Support for getting a subset of a secret's key

Question

Support for getting a subset of a secret's key

stephenash opened this issue 5 years ago · 5 comments

My team has some key/value secrets that look something like this:

services
  /app-a
    /mysql-database
      username=...
      password=...
      secret-contact=...
      update-instructions=...
      comment=...

Many of those keys are not required for the runtime to function, but are there for the benefit of the humans interacting with the secrets. Would it possible to only get some of the keys for a path set into the environment?
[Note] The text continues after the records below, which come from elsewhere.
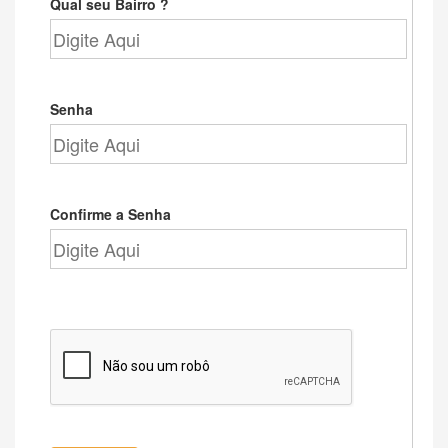
Qual seu Bairro ?
Senha
Confirme a Senha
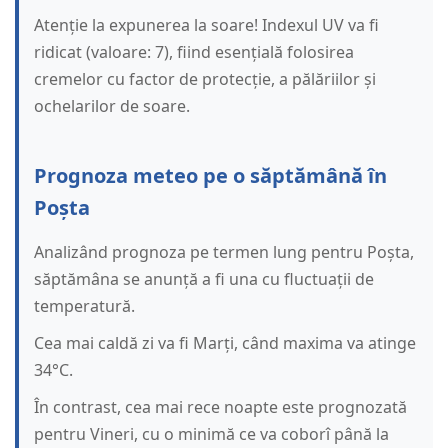
Atenție la expunerea la soare! Indexul UV va fi
ridicat (valoare: 7), fiind esențială folosirea
cremelor cu factor de protecție, a pălăriilor și
ochelarilor de soare.
Prognoza meteo pe o săptămână în
Poșta
Analizând prognoza pe termen lung pentru Poșta,
săptămâna se anunță a fi una cu fluctuații de
temperatură.
Cea mai caldă zi va fi Marți, când maxima va atinge
34°C.
În contrast, cea mai rece noapte este prognozată
pentru Vineri, cu o minimă ce va coborî până la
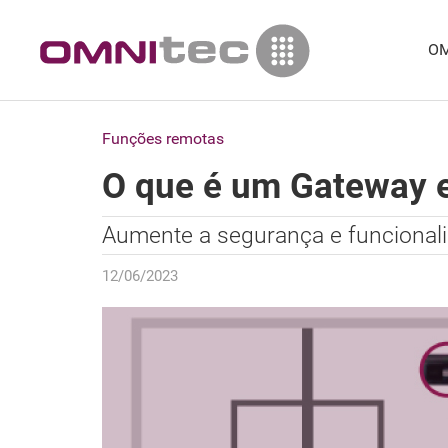
OM
Funções remotas
O que é um Gateway e
Aumente a segurança e funcional
12/06/2023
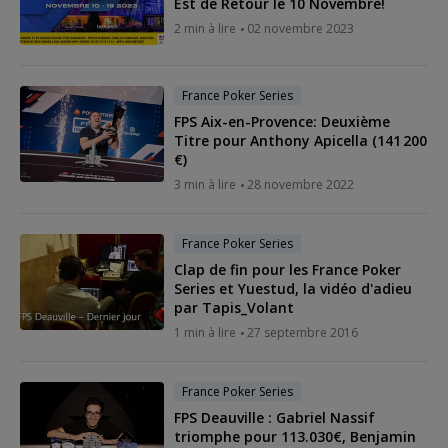
Est de Retour le 10 Novembre!
2 min à lire
02 novembre 2023
France Poker Series
FPS Aix-en-Provence: Deuxième
Titre pour Anthony Apicella (141 200
€)
3 min à lire
28 novembre 2022
France Poker Series
Clap de fin pour les France Poker
Series et Yuestud, la vidéo d'adieu
par Tapis_Volant
1 min à lire
27 septembre 2016
France Poker Series
FPS Deauville : Gabriel Nassif
triomphe pour 113.030€, Benjamin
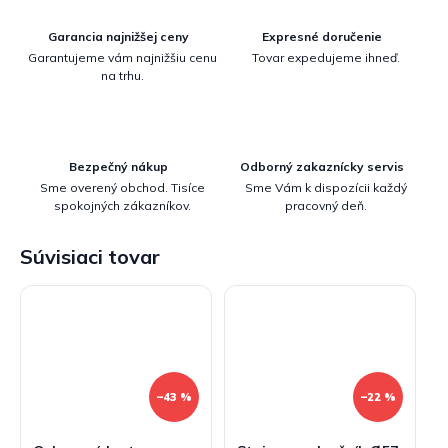
Garancia najnižšej ceny
Expresné doručenie
Garantujeme vám najnižšiu cenu
Tovar expedujeme ihneď.
na trhu.
Bezpečný nákup
Odborný zakaznícky servis
Sme overený obchod. Tisíce
Sme Vám k dispozícii každý
spokojných zákazníkov.
pracovný deň.
Súvisiaci tovar
–43 %
–22 %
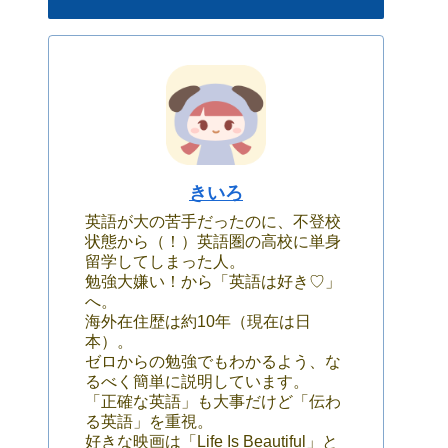
きいろ
英語が大の苦手だったのに、不登校
状態から（！）英語圏の高校に単身
留学してしまった人。
勉強大嫌い！から「英語は好き♡」
へ。
海外在住歴は約10年（現在は日
本）。
ゼロからの勉強でもわかるよう、な
るべく簡単に説明しています。
「正確な英語」も大事だけど「伝わ
る英語」を重視。
好きな映画は「Life Is Beautiful」と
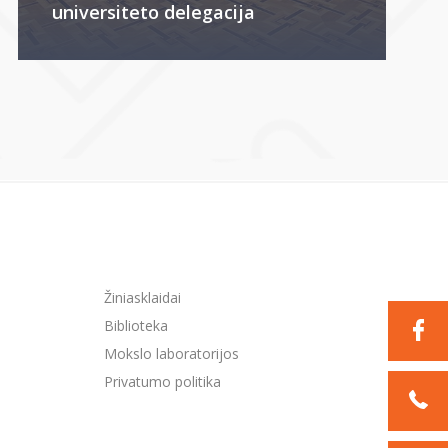
universiteto delegacija
Žiniasklaidai
Biblioteka
Mokslo laboratorijos
Privatumo politika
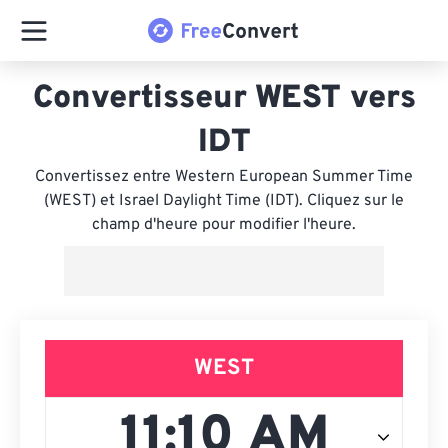
Convertisseur WEST vers
IDT
Convertissez entre Western European Summer Time
(WEST) et Israel Daylight Time (IDT). Cliquez sur le
champ d'heure pour modifier l'heure.
WEST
I don't really expect the below config example to work with v0.9.2. The #key-name syntax comes from https://github.com/channable/vaultenv instead of what is documented by this project.

Envconsul version

envconsul -v
 v0.9.2 ()

Configuration

secret {
  no_prefix = true
  path = "services/app-a/mysql-database#username"
  format = "MYSQL_DATABASE_USERNAME"
}

secret {
  no_prefix = true
  path = "services/app-a/mysql-database#password"
  format = "MYSQL_DATABASE_PASSWORD"
}

upcase = true

Command

envconsul -config config.hcl env
MYSQL_DATABASE_USERNAME=<value of #update-instructions key>
MYSQL_DATABASE_PASSWORD=<value of #update-instructions key>

Answer 1 · 2020-12-25T00:17:14.000Z

hi @stephenash,
the services/app-a/mysql-database#username syntax is not quite possible, since the code that parses this path resides in consul-template codebase.

I have implemented quick PoC to support this syntax:

secret {
  no_prefix = true
  path = "secret/app-a/mysql-database"
  format = "MYSQL_DATABASE_SERVER"
  field = "host"
}

secret {
  no_prefix = true
  path = "secret/app-a/mysql-database"
  format = "MYSQL_DATABASE_USER"
  field = "user"
}

the issue is that only MYSQL_DATABASE_USER variable will be in the final env map because format is applied to all keys in the list of secrets and they got overridden by the last one.

@eikenb I am wondering if it is good idea to extend secrets syntax so it could look like:

secret {
  no_prefix = true
  path = "secret/app-a/mysql-database"
  format = "MYSQL_DATABASE_{{ key }}"
  fields = ["host", "user"]
}

or with per-field format support:

secret {
  no_prefix = true
  path = "secret/app-a/mysql-database"
  format = "MYSQL_DATABASE_{{ key }}"
  fields = ["host", "user", "password"]
  fieldFormats {
      host = MYSQL_DATABASE_SERVER
      user = MYSQL_DATABASE_USERNAME
  }
}

Answer 2 · 2021-04-22T13:20:03.000Z

Is there any fork/pr/repo/.. where this can be tracked and contributed to?

I find this useful for services/app-a/prod services/app-a/dev type configurations. Where the values live as HCL/JSON inside the prod or dev keys. Or any clustering by "concern" in general.

Answer 3 · 2021-05-02T20:44:02.000Z

@stephenash @cpl just added a #259 with basic functionality.

I would love to hear a feedback from you if it solves the issue.

Answer 4 · 2021-05-04T06:24:36.000Z

I'll give it a try today or tommrow and will come back with feedback. Thank you!

Answer 5 · 2021-06-07T23:58:32.000Z

I'm looking forward to seeing your feedback as well @cpl. Thanks!